Leading up to last Saturday’s game against Navy, Pirate Nation was abuzz on various social media platforms and message boards over the possibility of junior quarterback Holton Ahlers not playing […]
Leading up to last Saturday’s game against Navy, Pirate Nation was abuzz on various social media platforms and message boards over the possibility of junior quarterback Holton Ahlers not playing due to a positive COVID-19 test.
Those rumors ended up being true and Stephen Igoe of 247Sports.com has since confirmed that Ahlers tested positive sometime early last week, prompting the medical staff to quarantine a handful of other players. What resulted was Ahlers’ absence on Saturday, leaving the Pirates without their junior signal-caller and four other players due to contract tracing.
Under the current American Athletic Conference COVID-19 guidelines, student-athletes and staff cannot test out of a positive PCR test and individuals who have been contact traced must spend 10-14 days in isolation. That leaves ECU without Ahlers and others as the program navigates this bye week.
“We have one active positive in the program right now,” ECU head football coach Mike Houston said on Tuesday. “Then a handful of players that are out as a result of contact tracing. We do expect all of those players to be back with us this weekend, within a day or two of each other. As we go into next week, that group will be rejoining us as long as there are no setbacks as far as testing goes.”
While false positives and negatives are a symptom of testing three times per week, ECU had yet to really fall victim to that. Earlier in the off-season, the Pirates were forced to pause workouts after identifying a cluster of cases within the program, but forged on without much issue once that was cleared up.
Like every other team in the AAC, ECU tests its student-athletes, coaches and staff three times per week, twice with a PCR test that takes around 24 hours to get results, and an antigen test that provides results in as little as 15 to 30 minutes.
“I think each conference has spent a lot of time developing their protocols,” Houston said. “I know this has been something that the physicians and administrators in the American Athletic Conference spent a great amount of time during the off-season coming up with. Testing procedures, protocols, contact tracing procedures, all those things that we go through each week. We tested yesterday, we’re testing again tomorrow, it’s part of our daily life right now.”

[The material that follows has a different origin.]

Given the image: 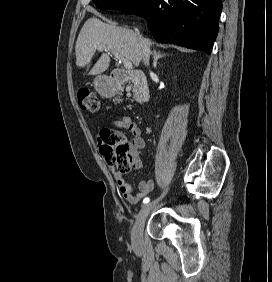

In place to keep people safe, these protocols are not perfect and can present challenges that are hard for student-athletes and coaches to overcome. On Saturday, ECU may have experienced a different outcome with Ahlers under center and its full assortment of starters, but out of an abundance of caution, they were not allowed on the field.
Nevertheless, it is important to recognize these protocols are designed to allow football to be played in the midst of a global pandemic, something that has not been attempted in recent memory.
“I think that those protocols are giving us the opportunity to play,” Houston said. “Have there been some frustrating things as a result of the testing and protocols? Absolutely. Those are things that I can’t control, there’s some things in there that nobody can control. You have to respect the protocols, you have to respect the people in those positions that they are doing what’s best for your players and your staff to keep everybody as safe as possible while playing this game.”